TASK:
From the listing that follows, reproduce only the lines from the one holding "Infrastruktur Pascabanjir di" through the one holding "védelmét. Ezúton tájékoztatjuk", both included, with no pictures.

DATA PROVIDED:
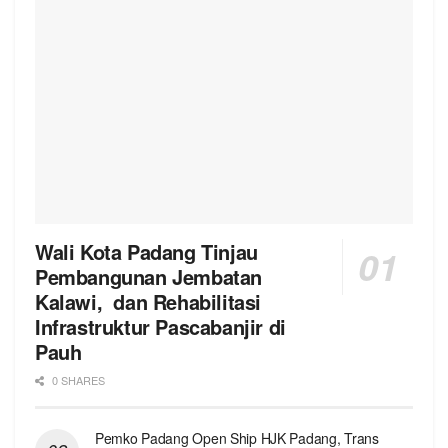
Wali Kota Padang Tinjau
Pembangunan Jembatan
Kalawi, dan Rehabilitasi
Infrastruktur Pascabanjir di
Pauh
0 SHARES
Pemko Padang Open Ship HJK Padang, Trans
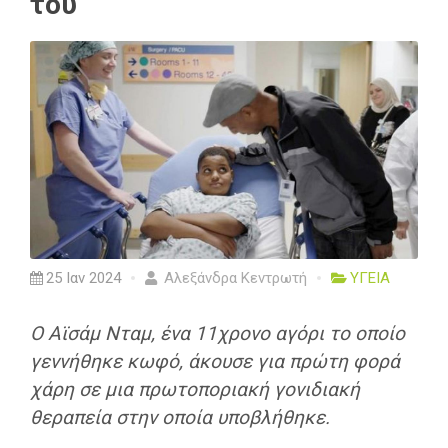
του
25 Ιαν 2024
Αλεξάνδρα Κεντρωτή
ΥΓΕΙΑ
Ο Αϊσάμ Νταμ, ένα 11χρονο αγόρι το οποίο
γεννήθηκε κωφό, άκουσε για πρώτη φορά
χάρη σε μια πρωτοποριακή γονιδιακή
θεραπεία στην οποία υποβλήθηκε.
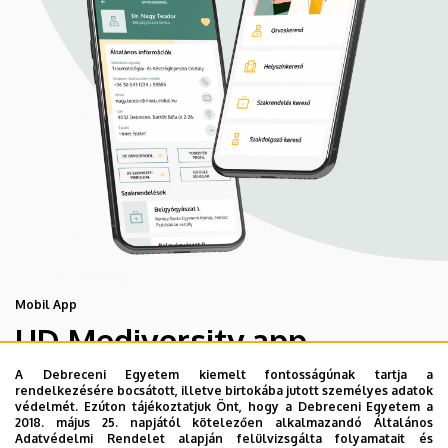
Mobil App
UD Mediversity app
A Debreceni Egyetem kiemelt fontosságúnak tartja a
rendelkezésére bocsátott, illetve birtokába jutott személyes adatok
Az UD Mediversity mobilalkalmazás a Debreceni Egyetem
védelmét. Ezúton tájékoztatjuk Önt, hogy a Debreceni Egyetem a
előremutató fejlesztése, melynek célja, hogy a betegek
2018. május 25. napjától kötelezően alkalmazandó Általános
Adatvédelmi Rendelet alapján felülvizsgálta folyamatait és
és a hozzátartozók egyszerűen, gyorsan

OUTPUT BELOW:
Infrastruktur Pascabanjir di
Pauh
0 SHARES
Pemko Padang Open Ship HJK Padang, Trans
του
25 Ιαν 2024
Αλεξάνδρα Κεντρωτή
ΥΓΕΙΑ
Ο Αϊσάμ Νταμ, ένα 11χρονο αγόρι το οποίο
γεννήθηκε κωφό, άκουσε για πρώτη φορά
χάρη σε μια πρωτοποριακή γονιδιακή
θεραπεία στην οποία υποβλήθηκε.
Mobil App
UD Mediversity app
A Debreceni Egyetem kiemelt fontosságúnak tartja a
rendelkezésére bocsátott, illetve birtokába jutott személyes adatok
Az UD Mediversity mobilalkalmazás a Debreceni Egyetem
védelmét. Ezúton tájékoztatjuk Önt, hogy a Debreceni Egyetem a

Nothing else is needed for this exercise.